The Impostor

Béla Fleck discusses the origins of his name and instrument, the return of one microphone, his banjo concerto, dealing with weakness, his writing process and artistic expression.
By Ben Finane



With the passing of Earl Scruggs in 2012, Béla Fleck assumed the title of most popular living banjoist. His musical road has wound through bluegrass, jazz, world and classical music. The fifty-three-year-old was commissioned to write a concerto for banjo and orchestra by the Nashville Symphony. A recording of the work will be released in August on Deutsche Grammophon.

I didn't realize that you had such a classical name [Béla Anton Leoš Fleck].

Yeah, I do [laughs], I got stuck with them. Three serious classical names.

Béla for Bartók. Is the Anton for Dvořák or Webern?

Webern.

And then Leoš Janáček. Those were big shoes to fill. It sounds inevitable that you found your way -

It's an unusual story, actually, because my parents split up when I was one year old and my father is the one who gave me all those names. This is one of those splits where the parents were completely out of contact. So I didn't actually meet my father until I was in my forties.

Sounds like your dad knew he was pushing you in no uncertain terms toward music.

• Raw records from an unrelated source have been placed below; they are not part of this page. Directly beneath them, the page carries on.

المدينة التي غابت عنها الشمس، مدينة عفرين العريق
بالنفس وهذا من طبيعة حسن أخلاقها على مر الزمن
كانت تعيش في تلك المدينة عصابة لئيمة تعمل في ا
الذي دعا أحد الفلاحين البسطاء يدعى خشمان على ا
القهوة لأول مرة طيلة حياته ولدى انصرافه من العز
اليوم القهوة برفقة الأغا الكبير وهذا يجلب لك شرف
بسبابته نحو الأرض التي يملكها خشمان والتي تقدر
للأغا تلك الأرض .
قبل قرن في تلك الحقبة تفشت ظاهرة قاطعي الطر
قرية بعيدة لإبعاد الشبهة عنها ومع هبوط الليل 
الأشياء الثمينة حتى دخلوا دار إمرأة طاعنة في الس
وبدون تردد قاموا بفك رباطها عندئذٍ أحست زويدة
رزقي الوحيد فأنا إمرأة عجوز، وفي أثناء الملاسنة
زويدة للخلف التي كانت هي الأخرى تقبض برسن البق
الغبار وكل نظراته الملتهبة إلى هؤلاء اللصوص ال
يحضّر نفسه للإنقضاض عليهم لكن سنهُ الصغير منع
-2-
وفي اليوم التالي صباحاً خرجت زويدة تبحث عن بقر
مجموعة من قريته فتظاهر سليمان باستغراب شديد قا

It was hard to fathom. It was one of those very strange [laughs] situations.

I thought, 'Well, Béla just must have Hungarian roots.'

I have honorary Hungarian citizenship, simply because the Hungarian embassy was so disappointed that I wasn't Hungarian, they made me one. Absolutely true.

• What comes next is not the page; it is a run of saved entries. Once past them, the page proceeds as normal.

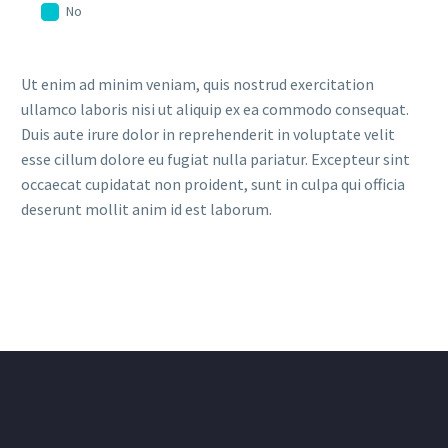
No
Ut enim ad minim veniam, quis nostrud exercitation
ullamco laboris nisi ut aliquip ex ea commodo consequat.
Duis aute irure dolor in reprehenderit in voluptate velit
esse cillum dolore eu fugiat nulla pariatur. Excepteur sint
occaecat cupidatat non proident, sunt in culpa qui officia
deserunt mollit anim id est laborum.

So I don't think a lot of people know that the banjo made its way to America via West African slaves. Can you take us through the history?

You just said it all. The slaves taken from West Africa included people that played instruments that were from the banjo-type tradition, or what we'd call the banjo now. I guess we'd call it some kind of lute or oud tradition. And Pete Seeger's the guy who told me that the banjo, before Africa, probably came from Mesopotamia, down the Tigris–Euphrates River into Africa, at some point way, way back. And I don't know how he knows, but I'm sure he does. I'm comfortable with him being an authority - or not. [Laughs.]

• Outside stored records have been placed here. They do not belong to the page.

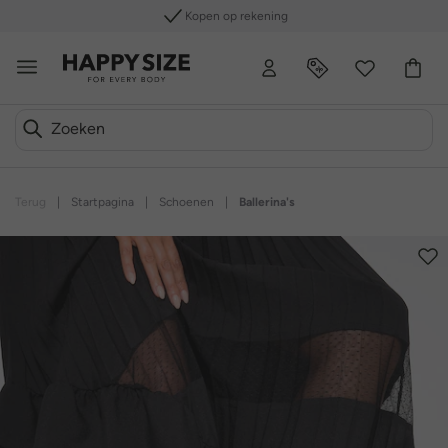
Kopen op rekening
Terug
|
Startpagina
|
Schoenen
|
Ballerina's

Pete Seeger, of course, was very much responsible for bringing folk music to the fore in this country.

He played a huge part, especially in the Northeast. I love this idea that I got from Pete Seeger that, as an American instrument, the banjo's actually from Iraq.

That's something to think about.

Sure. Let's stick to Africa, but if we wanted to incite a few people, we could go that way. I'm not pushing for that. A lot of Gambians, West Africans came over, and in Gambia they say that slave traders took slaves that played the banjo because more people survived the trips if there was music on the boats. I don't know. That could be folklore; it could be true. I have no idea. But they said that on the early trips a lot of people died, and the slave traders didn't like drums, because drums could incite people and the Africans could communicate with each other through the drumming. But an instrument like the banjo, they said, was innocuous, lifted the spirit. I don't know. I was told that in Gambia, but I'm not sure how they would know.

It's heavy to consider that that was the banjo's introduction to this country. I grew up in east Tennessee, so bluegrass is in my blood, and growing up it was always the received wisdom that these were tunes passed down from our Scotch-Irish tradition. But in fact it's a revival movement of sorts, you might say 'faux-traditional.'

Yes, bluegrass is. But if you think about traditional music in general, bluegrass is a small branch of a bigger tree. And it's a more modern branch that was really built around the microphone, based on moving in and out of the microphone - that's how it's balanced. And it's a small group. It's not a community music where you have six or seven guitar players and five or six banjo players and eight or nine fiddle players all playing in a room together, like they do with Irish music. There's one of each instrument, so it's show music. It's a showcasing of the tradition, and obviously it changed a lot when Earl Scruggs came into the mix.

Scruggs was a real game changer who brought the banjo into the light with a new and formidable picking technique.

Yeah, remember that they called him the Paganini of the banjo in The New York Times when he played Carnegie Hall with Flatt and Scruggs. [Lester Flatt, Scruggs's duo partner, played guitar. -Ed.]

Explain this technique of 'moving in and out of the microphone.'

Well, one of the cool things about bluegrass in the early days - based on necessity - was the choreography. You didn't have a lot of microphones for the whole band to play on; you had one microphone. And so the band had to move in and out of that microphone. And the good bands were beautiful at it. Flatt and Scruggs were a thing of beauty working that one microphone - and you heard everything perfectly. For Curly Seckler to have a mandolin solo, he'd have to go up to the microphone. If you were going to sing harmony, you needed to be just the right distance from the microphone, with the lead singer at just the right distance, too. Everybody would be at the perfect distance, and everybody would know how to get out of each other's way.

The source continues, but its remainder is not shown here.